(Transcribed page contents)
· · · · · · ·

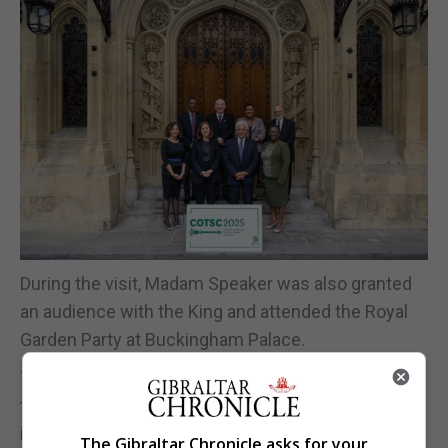
During the visit, Madam Speaker was also granted
an audience with the King and attended the Royal
Garden Party at Buckingham Palace.
The participation of the Gibraltar delegation reflects
the continued engagement of the Gibraltar Branch
in Commonwealth parliamentary affairs and its
The Gibraltar Chronicle asks for your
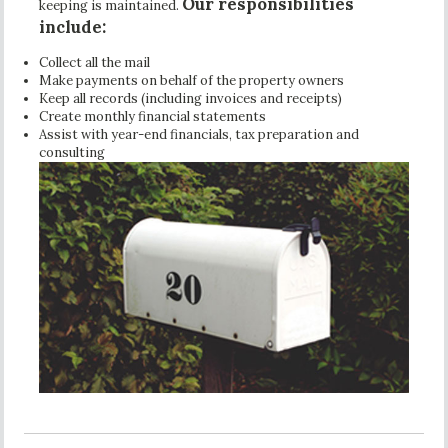
Our responsibilities
keeping is maintained.
include:
Collect all the mail
Make payments on behalf of the property owners
Keep all records (including invoices and receipts)
Create monthly financial statements
Assist with year-end financials, tax preparation and
consulting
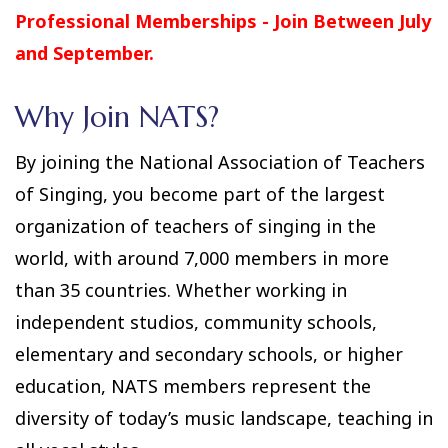
Professional Memberships - Join Between July
and September.
Why Join NATS?
By joining the National Association of Teachers
of Singing, you become part of the largest
organization of teachers of singing in the
world, with around 7,000 members in more
than 35 countries. Whether working in
independent studios, community schools,
elementary and secondary schools, or higher
education, NATS members represent the
diversity of today’s music landscape, teaching in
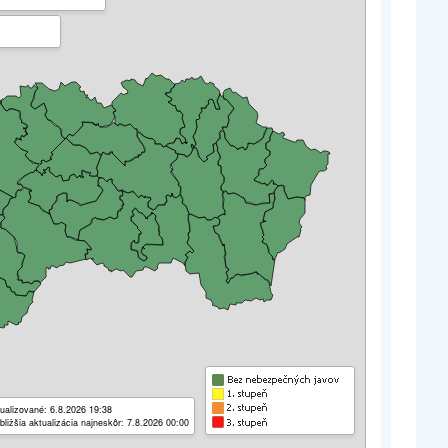
ualizované: 6.8.2026 19:38
bližšia aktualizácia najneskôr: 7.8.2026 00:00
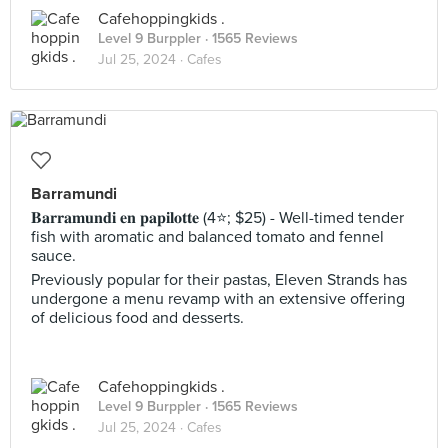
Cafehoppingkids .
Level 9 Burppler
· 1565 Reviews
Jul 25, 2024 ·
Cafes
Barramundi
𝐁𝐚𝐫𝐫𝐚𝐦𝐮𝐧𝐝𝐢 𝐞𝐧 𝐩𝐚𝐩𝐢𝐥𝐨𝐭𝐭𝐞 (4⭐️; $25) - Well-timed tender
fish with aromatic and balanced tomato and fennel
sauce.
Previously popular for their pastas, Eleven Strands has
undergone a menu revamp with an extensive offering
of delicious food and desserts.
Cafehoppingkids .
Level 9 Burppler
· 1565 Reviews
Jul 25, 2024 ·
Cafes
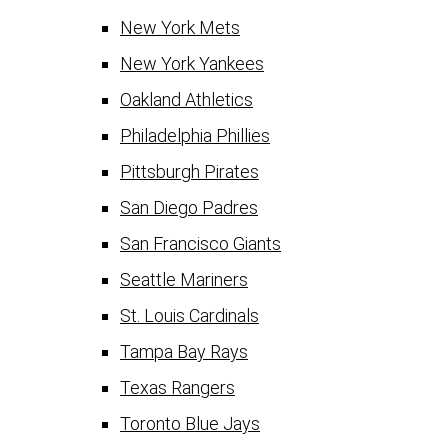
New York Mets
New York Yankees
Oakland Athletics
Philadelphia Phillies
Pittsburgh Pirates
San Diego Padres
San Francisco Giants
Seattle Mariners
St. Louis Cardinals
Tampa Bay Rays
Texas Rangers
Toronto Blue Jays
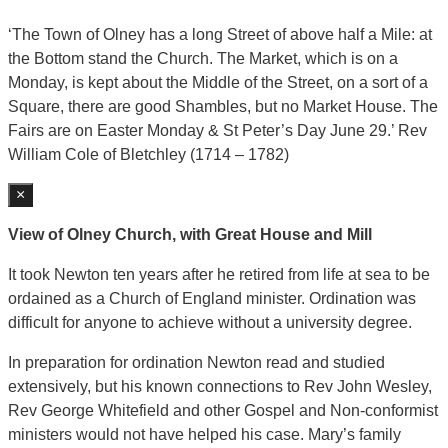
‘The Town of Olney has a long Street of above half a Mile: at
the Bottom stand the Church. The Market, which is on a
Monday, is kept about the Middle of the Street, on a sort of a
Square, there are good Shambles, but no Market House. The
Fairs are on Easter Monday & St Peter’s Day June 29.’ Rev
William Cole of Bletchley (1714 – 1782)
×
View of Olney Church, with Great House and Mill
It took Newton ten years after he retired from life at sea to be
ordained as a Church of England minister. Ordination was
difficult for anyone to achieve without a university degree.
In preparation for ordination Newton read and studied
extensively, but his known connections to Rev John Wesley,
Rev George Whitefield and other Gospel and Non-conformist
ministers would not have helped his case. Mary’s family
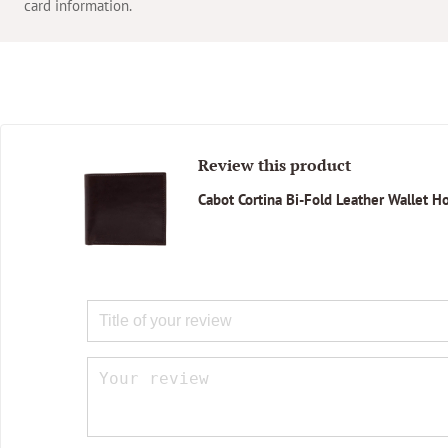
card information.
Review this product
Cabot Cortina Bi-Fold Leather Wallet 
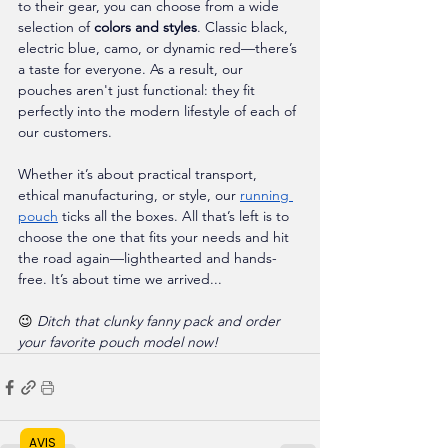
to their gear, you can choose from a wide 
selection of 
colors and styles
. Classic black, 
electric blue, camo, or dynamic red—there’s 
a taste for everyone. As a result, our 
pouches aren't just functional: they fit 
perfectly into the modern lifestyle of each of 
our customers.
Whether it’s about practical transport, 
ethical manufacturing, or style, our 
running 
pouch
 ticks all the boxes. All that’s left is to 
choose the one that fits your needs and hit 
the road again—lighthearted and hands-
free. It’s about time we arrived...
😉 
Ditch that clunky fanny pack and order 
your favorite pouch model now!
AVIS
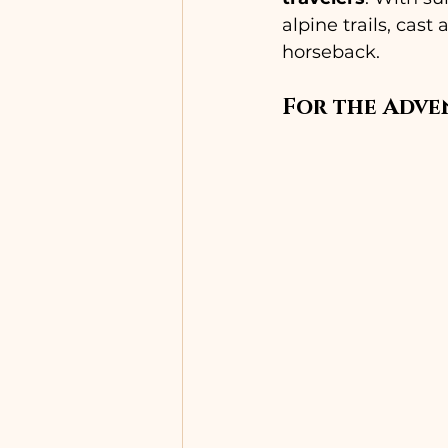
alpine trails, cast
horseback.
For the Adve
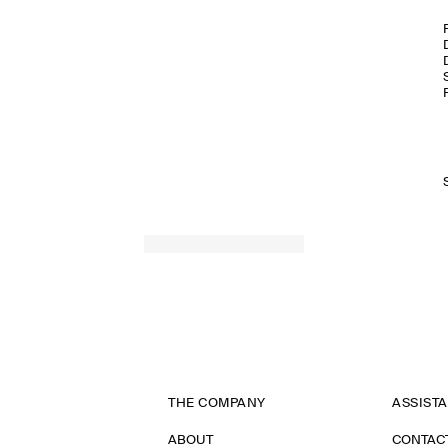
THE COMPANY
ASSIST
ABOUT
CONTAC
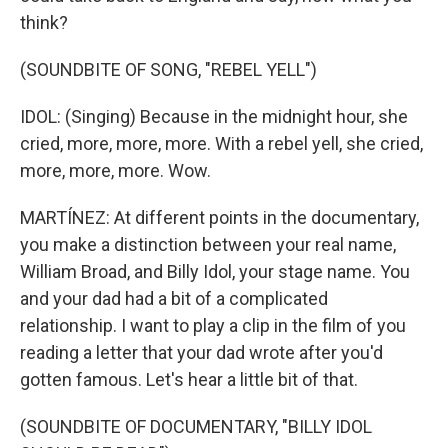
think?
(SOUNDBITE OF SONG, "REBEL YELL")
IDOL: (Singing) Because in the midnight hour, she
cried, more, more, more. With a rebel yell, she cried,
more, more, more. Wow.
MARTÍNEZ: At different points in the documentary,
you make a distinction between your real name,
William Broad, and Billy Idol, your stage name. You
and your dad had a bit of a complicated
relationship. I want to play a clip in the film of you
reading a letter that your dad wrote after you'd
gotten famous. Let's hear a little bit of that.
(SOUNDBITE OF DOCUMENTARY, "BILLY IDOL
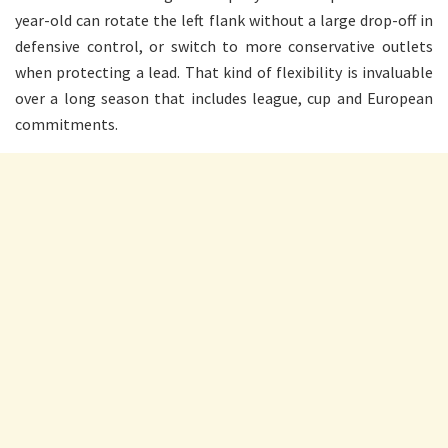
year-old can rotate the left flank without a large drop-off in
defensive control, or switch to more conservative outlets
when protecting a lead. That kind of flexibility is invaluable
over a long season that includes league, cup and European
commitments.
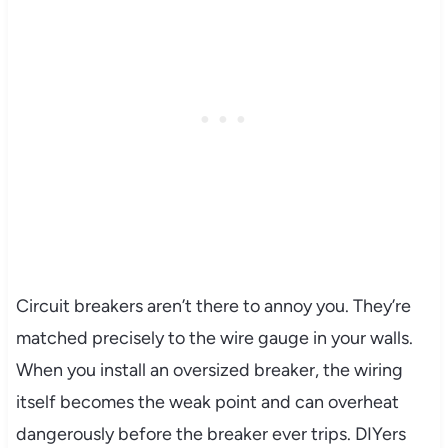
Circuit breakers aren’t there to annoy you. They’re
matched precisely to the wire gauge in your walls.
When you install an oversized breaker, the wiring
itself becomes the weak point and can overheat
dangerously before the breaker ever trips. DIYers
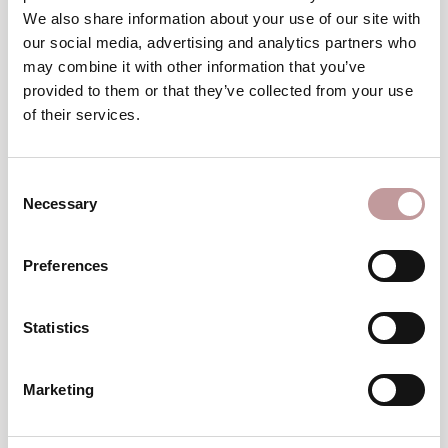
Winter
We also share information about your use of our site with
wellness break
our social media, advertising and analytics partners who
may combine it with other information that you’ve
TO THE VOUCHERS
provided to them or that they’ve collected from your use
of their services.
excellent
An
choice
Consent
Necessary
Selection
Preferences
Statistics
Top
Hotel
Marketing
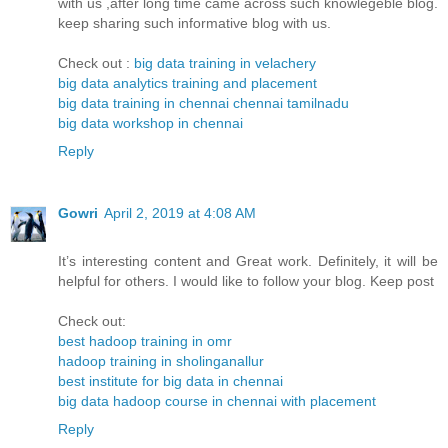
with us ,after long time came across such knowlegeble blog.
keep sharing such informative blog with us.
Check out :
big data training in velachery
big data analytics training and placement
big data training in chennai chennai tamilnadu
big data workshop in chennai
Reply
Gowri
April 2, 2019 at 4:08 AM
It’s interesting content and Great work. Definitely, it will be
helpful for others. I would like to follow your blog. Keep post
Check out:
best hadoop training in omr
hadoop training in sholinganallur
best institute for big data in chennai
big data hadoop course in chennai with placement
Reply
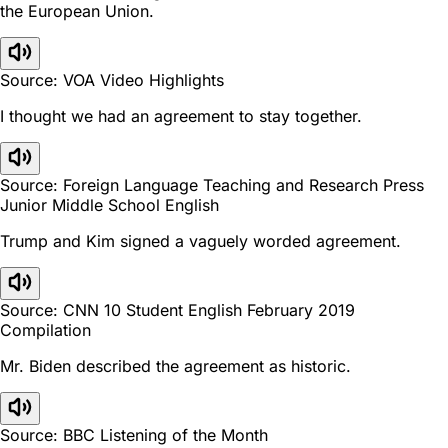
the European Union.
Source: VOA Video Highlights
I thought we had an agreement to stay together.
Source: Foreign Language Teaching and Research Press
Junior Middle School English
Trump and Kim signed a vaguely worded agreement.
Source: CNN 10 Student English February 2019
Compilation
Mr. Biden described the agreement as historic.
Source: BBC Listening of the Month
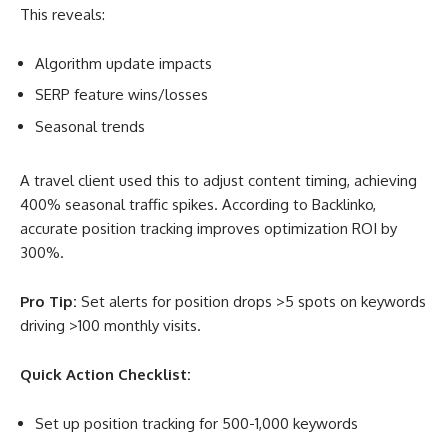
This reveals:
Algorithm update impacts
SERP feature wins/losses
Seasonal trends
A travel client used this to adjust content timing, achieving
400% seasonal traffic spikes. According to Backlinko,
accurate position tracking improves optimization ROI by
300%
.
Pro Tip:
Set alerts for position drops >5 spots on keywords
driving >100 monthly visits.
Quick Action Checklist:
Set up position tracking for 500-1,000 keywords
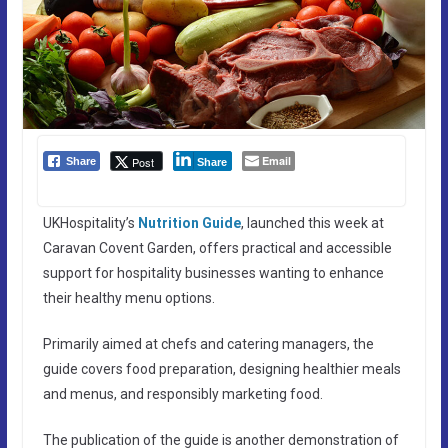
Email
Post
Share
Share
UKHospitality’s
Nutrition Guide
, launched this week at
Caravan Covent Garden, offers practical and accessible
support for hospitality businesses wanting to enhance
their healthy menu options.
Primarily aimed at chefs and catering managers, the
guide covers food preparation, designing healthier meals
and menus, and responsibly marketing food.
The publication of the guide is another demonstration of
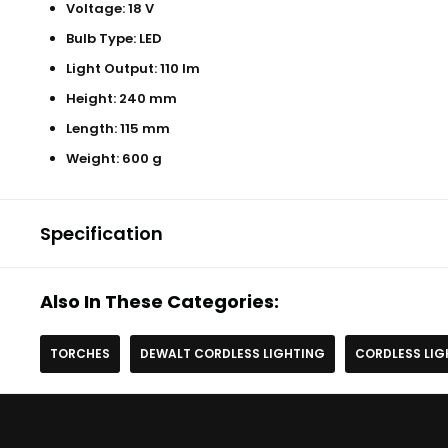
Voltage: 18 V
Bulb Type: LED
Light Output: 110 lm
Height: 240 mm
Length: 115 mm
Weight: 600 g
Specification
Also In These Categories:
TORCHES
DEWALT CORDLESS LIGHTING
CORDLESS LIG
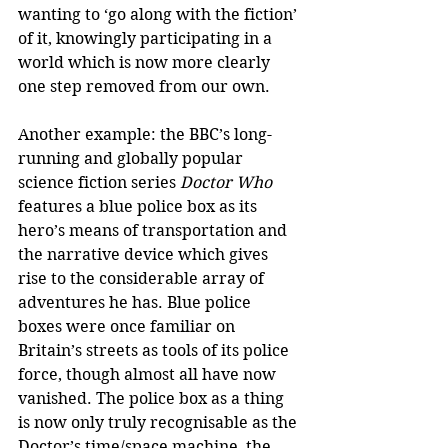
wanting to ‘go along with the fiction’ 
of it, knowingly participating in a 
world which is now more clearly 
one step removed from our own.
Another example: the BBC’s long-
running and globally popular 
science fiction series 
Doctor Who
features a blue police box as its 
hero’s means of transportation and 
the narrative device which gives 
rise to the considerable array of 
adventures he has. Blue police 
boxes were once familiar on 
Britain’s streets as tools of its police 
force, though almost all have now 
vanished. The police box as a thing 
is now only truly recognisable as the 
Doctor’s time/space machine, the 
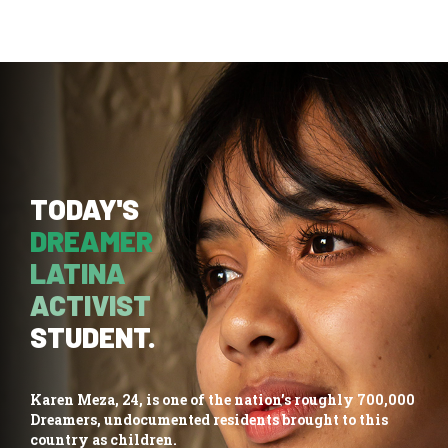
TODAY'S
DREAMER
LATINA
ACTIVIST
STUDENT.
Karen Meza, 24, is one of the nation’s roughly 700,000
Dreamers, undocumented residents brought to this
country as children.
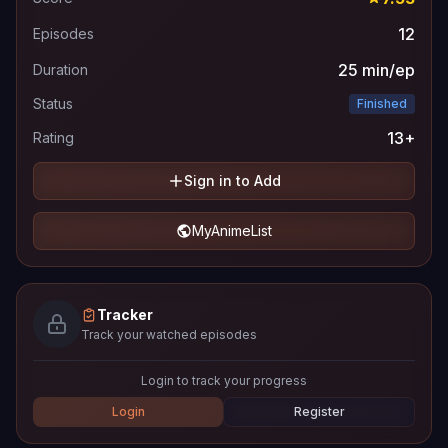
12
Episodes
25 min/ep
Duration
Status
Finished
13+
Rating
Sign in to Add
MyAnimeList
Tracker
Track your watched episodes
Login to track your progress
Login
Register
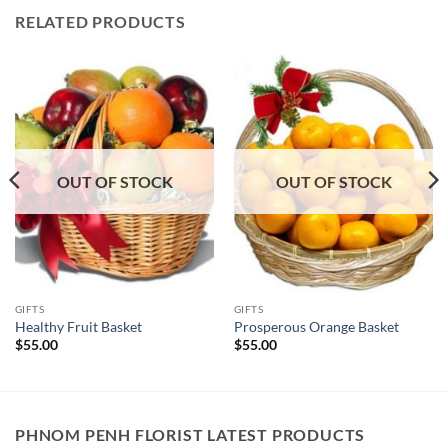
RELATED PRODUCTS
OUT OF STOCK
OUT OF STOCK
GIFTS
GIFTS
Healthy Fruit Basket
Prosperous Orange Basket
$
55.00
$
55.00
PHNOM PENH FLORIST LATEST PRODUCTS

· · · · · · ·

INSTRUCTIONS TO FOLLOW -
Scan the records for the word "best", and copy each line where it is found.

WRITTEN REPLY -
best hadoop training in omr
best institute for big data in chennai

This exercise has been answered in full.